*** Listed entries Section Begins ***

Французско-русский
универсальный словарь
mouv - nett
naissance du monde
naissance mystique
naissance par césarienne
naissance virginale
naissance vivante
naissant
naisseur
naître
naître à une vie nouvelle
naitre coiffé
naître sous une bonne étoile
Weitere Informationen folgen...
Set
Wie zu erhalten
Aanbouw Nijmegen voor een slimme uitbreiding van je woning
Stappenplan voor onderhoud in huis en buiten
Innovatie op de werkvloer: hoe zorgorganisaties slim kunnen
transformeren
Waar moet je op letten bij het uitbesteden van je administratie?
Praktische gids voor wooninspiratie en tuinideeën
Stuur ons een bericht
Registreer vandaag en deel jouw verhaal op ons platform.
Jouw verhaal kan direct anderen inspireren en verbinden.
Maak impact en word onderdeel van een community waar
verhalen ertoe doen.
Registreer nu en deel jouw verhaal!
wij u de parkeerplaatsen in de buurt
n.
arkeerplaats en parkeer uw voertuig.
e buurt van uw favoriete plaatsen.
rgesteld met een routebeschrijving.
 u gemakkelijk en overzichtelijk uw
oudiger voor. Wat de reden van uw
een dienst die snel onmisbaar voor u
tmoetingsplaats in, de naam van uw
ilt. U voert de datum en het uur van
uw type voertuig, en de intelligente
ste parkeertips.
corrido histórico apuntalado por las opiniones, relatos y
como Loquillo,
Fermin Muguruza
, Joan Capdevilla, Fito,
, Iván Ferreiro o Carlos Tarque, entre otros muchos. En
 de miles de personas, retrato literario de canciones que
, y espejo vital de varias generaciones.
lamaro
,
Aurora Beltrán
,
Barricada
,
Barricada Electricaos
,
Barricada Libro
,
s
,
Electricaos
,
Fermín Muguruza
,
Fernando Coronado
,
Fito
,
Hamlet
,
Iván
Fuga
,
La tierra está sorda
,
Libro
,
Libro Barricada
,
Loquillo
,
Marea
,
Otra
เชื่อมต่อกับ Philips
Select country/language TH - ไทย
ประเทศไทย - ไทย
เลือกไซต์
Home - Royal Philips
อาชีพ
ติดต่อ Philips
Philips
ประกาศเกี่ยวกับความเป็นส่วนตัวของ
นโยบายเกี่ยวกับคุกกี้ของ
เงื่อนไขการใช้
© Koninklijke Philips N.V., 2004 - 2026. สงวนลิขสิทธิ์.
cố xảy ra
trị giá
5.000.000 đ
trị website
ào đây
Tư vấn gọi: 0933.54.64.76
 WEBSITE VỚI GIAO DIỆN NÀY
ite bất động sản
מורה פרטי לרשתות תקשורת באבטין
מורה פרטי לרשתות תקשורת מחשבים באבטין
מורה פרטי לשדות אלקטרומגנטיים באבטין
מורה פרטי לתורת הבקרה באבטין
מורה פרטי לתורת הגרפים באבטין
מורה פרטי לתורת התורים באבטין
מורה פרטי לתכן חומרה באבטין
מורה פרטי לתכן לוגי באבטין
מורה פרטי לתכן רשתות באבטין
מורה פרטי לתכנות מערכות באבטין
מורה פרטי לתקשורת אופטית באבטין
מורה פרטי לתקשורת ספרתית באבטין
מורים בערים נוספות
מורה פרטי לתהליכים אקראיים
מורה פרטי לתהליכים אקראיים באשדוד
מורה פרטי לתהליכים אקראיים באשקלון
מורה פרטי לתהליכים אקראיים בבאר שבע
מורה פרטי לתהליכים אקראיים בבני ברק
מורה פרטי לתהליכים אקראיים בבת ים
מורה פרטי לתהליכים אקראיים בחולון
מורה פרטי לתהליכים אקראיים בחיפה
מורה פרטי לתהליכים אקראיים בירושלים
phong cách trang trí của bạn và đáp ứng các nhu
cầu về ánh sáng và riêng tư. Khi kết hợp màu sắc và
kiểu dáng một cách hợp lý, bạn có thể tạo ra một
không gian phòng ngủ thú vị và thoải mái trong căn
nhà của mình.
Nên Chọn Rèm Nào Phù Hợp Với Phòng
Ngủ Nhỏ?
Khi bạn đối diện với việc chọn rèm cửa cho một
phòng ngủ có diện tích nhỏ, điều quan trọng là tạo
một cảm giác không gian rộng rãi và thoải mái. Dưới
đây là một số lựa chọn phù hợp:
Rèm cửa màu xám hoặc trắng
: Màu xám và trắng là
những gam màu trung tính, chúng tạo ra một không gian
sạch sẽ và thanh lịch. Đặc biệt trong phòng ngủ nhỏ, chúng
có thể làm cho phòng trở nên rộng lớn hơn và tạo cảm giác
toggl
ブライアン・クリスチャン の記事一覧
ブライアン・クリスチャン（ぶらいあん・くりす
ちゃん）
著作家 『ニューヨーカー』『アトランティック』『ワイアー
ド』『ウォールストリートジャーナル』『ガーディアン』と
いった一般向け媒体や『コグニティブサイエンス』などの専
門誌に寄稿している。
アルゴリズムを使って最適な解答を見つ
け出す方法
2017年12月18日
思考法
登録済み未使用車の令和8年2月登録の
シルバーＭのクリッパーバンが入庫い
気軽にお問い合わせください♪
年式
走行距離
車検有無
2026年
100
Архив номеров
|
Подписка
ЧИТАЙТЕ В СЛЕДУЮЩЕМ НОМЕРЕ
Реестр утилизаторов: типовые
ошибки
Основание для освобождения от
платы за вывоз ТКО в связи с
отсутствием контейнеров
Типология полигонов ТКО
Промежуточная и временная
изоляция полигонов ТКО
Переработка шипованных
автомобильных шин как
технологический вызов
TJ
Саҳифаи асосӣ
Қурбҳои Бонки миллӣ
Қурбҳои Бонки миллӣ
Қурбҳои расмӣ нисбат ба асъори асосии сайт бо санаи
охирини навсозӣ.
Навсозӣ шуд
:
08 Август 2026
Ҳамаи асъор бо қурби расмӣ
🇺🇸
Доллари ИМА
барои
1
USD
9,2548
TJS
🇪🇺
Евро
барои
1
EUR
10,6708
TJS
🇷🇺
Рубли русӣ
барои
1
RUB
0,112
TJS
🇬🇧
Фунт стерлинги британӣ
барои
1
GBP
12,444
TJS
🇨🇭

*** Listed entries Section Ends ***

Activity:
From the first line of the records through the line with "Aanbouw Nijmegen voor", retype everything word for word, including both ends.

Result for this exercise:
Французско-русский
универсальный словарь
mouv - nett
naissance du monde
naissance mystique
naissance par césarienne
naissance virginale
naissance vivante
naissant
naisseur
naître
naître à une vie nouvelle
naitre coiffé
naître sous une bonne étoile
Weitere Informationen folgen...
Set
Wie zu erhalten
Aanbouw Nijmegen voor een slimme uitbreiding van je woning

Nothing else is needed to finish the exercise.